Show each line of the records in which the word "يتسبب" occurs.

Records to process:
= = = =

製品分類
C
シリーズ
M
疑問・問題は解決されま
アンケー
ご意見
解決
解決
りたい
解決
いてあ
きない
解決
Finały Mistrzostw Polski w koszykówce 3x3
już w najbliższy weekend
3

= = = =

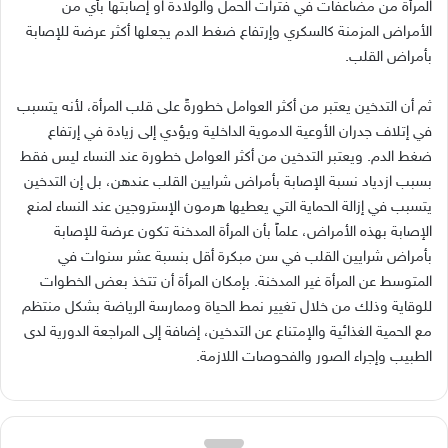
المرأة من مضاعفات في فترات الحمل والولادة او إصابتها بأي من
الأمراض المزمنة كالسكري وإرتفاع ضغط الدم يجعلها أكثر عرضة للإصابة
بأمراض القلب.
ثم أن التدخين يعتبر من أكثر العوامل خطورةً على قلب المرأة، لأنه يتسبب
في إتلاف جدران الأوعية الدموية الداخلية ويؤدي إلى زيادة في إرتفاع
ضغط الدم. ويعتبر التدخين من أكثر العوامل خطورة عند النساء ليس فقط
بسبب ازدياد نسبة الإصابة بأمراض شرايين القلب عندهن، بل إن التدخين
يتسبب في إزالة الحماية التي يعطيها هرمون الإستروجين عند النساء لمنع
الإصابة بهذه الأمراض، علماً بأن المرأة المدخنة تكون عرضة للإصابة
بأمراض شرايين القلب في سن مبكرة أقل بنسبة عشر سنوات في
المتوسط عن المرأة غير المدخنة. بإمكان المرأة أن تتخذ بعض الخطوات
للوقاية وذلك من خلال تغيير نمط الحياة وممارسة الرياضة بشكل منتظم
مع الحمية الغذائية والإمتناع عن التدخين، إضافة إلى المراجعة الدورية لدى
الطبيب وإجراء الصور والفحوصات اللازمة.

= = = =

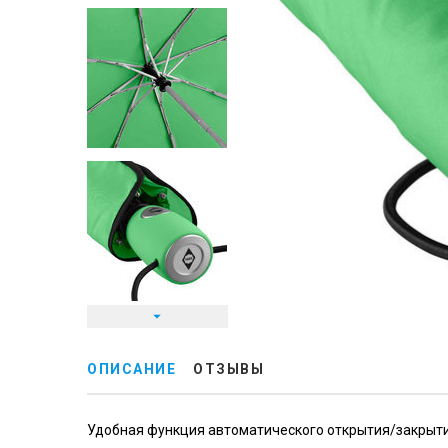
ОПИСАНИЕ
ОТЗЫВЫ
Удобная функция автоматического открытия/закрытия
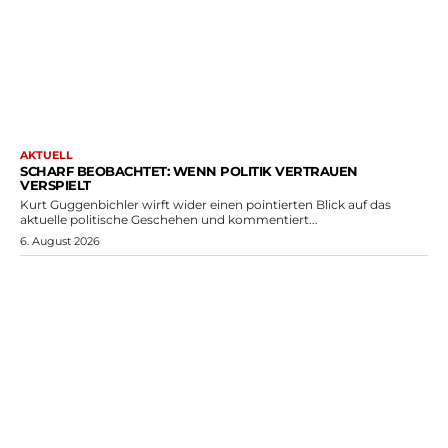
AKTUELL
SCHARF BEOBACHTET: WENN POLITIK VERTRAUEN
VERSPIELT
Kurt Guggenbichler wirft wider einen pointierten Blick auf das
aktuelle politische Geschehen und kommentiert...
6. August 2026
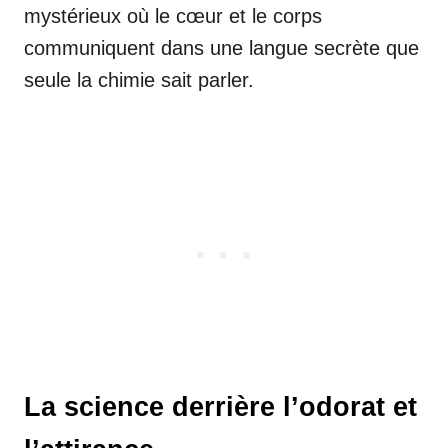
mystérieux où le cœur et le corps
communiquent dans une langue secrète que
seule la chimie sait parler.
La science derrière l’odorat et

= = = =

Exercise result:
ثم أن التدخين يعتبر من أكثر العوامل خطورةً على قلب المرأة، لأنه يتسبب
يتسبب في إزالة الحماية التي يعطيها هرمون الإستروجين عند النساء لمنع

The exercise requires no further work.